ホンダ、自動車メーカーで唯一増益の裏事情

決算発表を2週間延期し、業績への影響を精査

販売台数は順調に推移している(撮影:風間仁一郎)

「このたびは決算発表日の変更にあたり、皆様には大変ご迷惑をおかけいたしました」

当初予定されていた4月28日から2週間遅れの実施となったホンダの2016年3月期決算会見。冒頭は岩村哲夫副社長のお詫びの言葉から始まった。

ホンダが発表した2017年3月期の業績見通しでは、北米やアジアでの販売が伸びることを前提に、世界販売が前期比3.6%増の491万台。営業利益は19.2%増の6000億円と2ケタ増益を見込んでいる。

自動車メーカーの中でホンダのみ増益

為替影響だけでも9350億円の営業減益要因となるトヨタは、今期40%の大幅減益を発表しており、マツダやスバルも25%の大幅減益という計画だ。燃費不正問題で業績見通しの発表を見送った三菱自動車を除けば、自動車メーカー全6社の中でホンダだけが唯一、営業増益を見込んでいることになる。

だが、2016年3月期の実績を見れば景色は一変する。ホンダを除く5社すべてが過去最高の営業利益あるいは純利益をたたき出した一方で、ホンダだけが前期比24.9%の営業減益と、自動車メーカーの中で独り負けという結果で終わったのだ。

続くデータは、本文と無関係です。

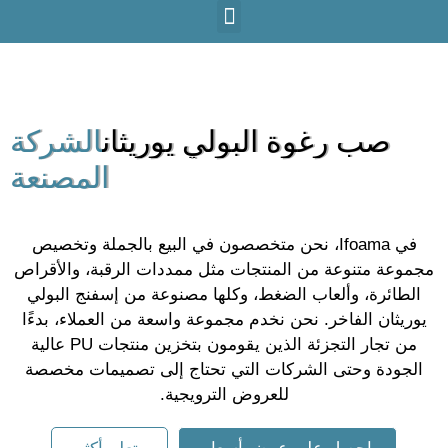
صب رغوة البولي يوريثان
الشركة
المصنعة
في Ifoama، نحن متخصصون في البيع بالجملة وتخصيص
جموعة متنوعة من المنتجات مثل ممددات الرقبة، والأقراص
الطائرة، وألعاب الضغط، وكلها مصنوعة من إسفنج البولي
يوريثان الفاخر. نحن نخدم مجموعة واسعة من العملاء، بدءًا
من تجار التجزئة الذين يقومون بتخزين منتجات PU عالية
الجودة وحتى الشركات التي تحتاج إلى تصميمات مخصصة
للعروض الترويجية.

前期から今期にかけて、業績の動向がホンダだけ競合他社と反対なのは、「タカタ問題」に主因がある。ホンダはタカタ製エアバッグの搭載台数が自動車メーカーの中で最も多く、その分、費用負担も重くのしかかる。決算発表を2週間遅らせたのもタカタ製エアバッグに関する品質関連費用の見積もりに時間を要していたことが1つの要因だ。